Burial denied at historic slave cemetery
PLAQUEMINE- Tonight descendants of a slave who purchased property for a cemetery for his loved ones are fighting so their relative can rest in peace.
Over the weekend, the burial was blocked by the Iberville Parish Sheriff's Office at a historic slave cemetery which dates back to 1881.
Hazel Jones was supposed to be buried next to her husband, but just as family members were wrapping up her funeral they got some bad news. She was not allowed in to the cemetery where she had a waiting plot.
The dirt moved at the Revilletown Cemtery is still fresh. It's where 73-year old Hazel Jones is supposed to spend forever. Resting in peace won't happen anytime soon. The entire moment captured on video as grave diggers moving dirt for Jones' vault were forced out of the slave cemetery in Plaquemine. You can see the vault on the truck and a front end loader on the back. Janice Dickerson is related to the slave who purchased the cemetery back in 1881. She was out there pleading with deputies to let her relative in.
"I pulled out my paperwork and asked him if he read it," Dickerson said. "He said my major said get out of here, you can't go in there."
Jones was not allowed in next to her husband and other relatives. Tonight, her vault sits in the middle of another cemetery she has no ties to. It's on top of the ground. Where Jones will rest is in limbo.
"This place is just full of corruption and someone has to stop them," Dickerson said. "They will not take this grave over my dead body."
The fight over this cemetery Dickerson says her relative bought dates back for years. Axiall chemical plant claimed it owned the property in recent court proceedings, even though a deed dating back to 1881 says otherwise.
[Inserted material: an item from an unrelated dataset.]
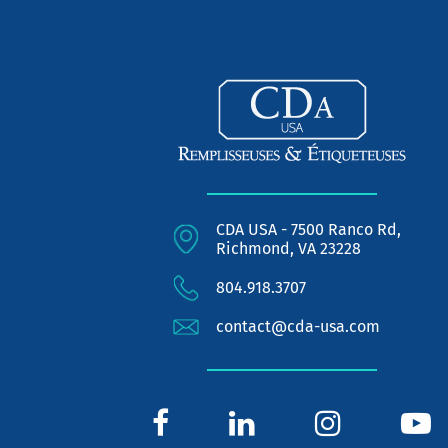
CDA USA - 7500 Ranco Rd,
Richmond, VA 23228
804.918.3707
contact@cda-usa.com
Tonight the ownership is unclear after an appeals court ruled against Axiall, saying it is not in possession of the cemetery.
"It should have never have happened," Dickerson said. "In a real place it wouldn't have happened. If this is not a banana republic, I'm not sitting on my mother's grave and I'm not black. This is the cradle of corruption."
Last week, a cease and desist letter issued by the Attorney General went out to Axiall. The order states, "The rights and title to the Revilletown cemetery are currently in litigation and that it is, as yet, unclear whether Axiall has any legal authority to operate the subject cemetery."
"Can you imagine how devastating it was for them?" Dickerson said. "It just makes no sense and Axiall wants to claim ownership, they can't own something that was here since 1881."
Iberville Parish Sheriff Brett Stassi says his office acted on a complaint from Axiall over the weekend.
"Until we get some clear guidance, we're going to air on caution and not let anyone be buried until we get the ruling," Stassi said.
Tonight, Stassi is standing behind his deputies saying they did the right thing by blocking Jones from being buried next to her husband. Even though the courts have said Axiall is not in possession of it. Right now, Stassi said there's too much legal wrangling which is why his deputies took the action that they did.
"This is one of them things where we are waiting for rulings from the courts," Stassi said. "This one is appealed that's appealed...this is overturned...that's a turn. We are looking for some clear guidance whether we should allow them or not."
For Dickerson and Jones' family members, rest is all they want for their loved one. They are prepared to take up the fight for her.
The Attorney General's office made it clear it will not take sides on the ownership issue. However, it says the cease and desist order was issued because right now no one is authorized to operate the cemetery, and their job is to enforce the law. Family members said all legal remedies are being explored right now so Jones can be buried next to her husband.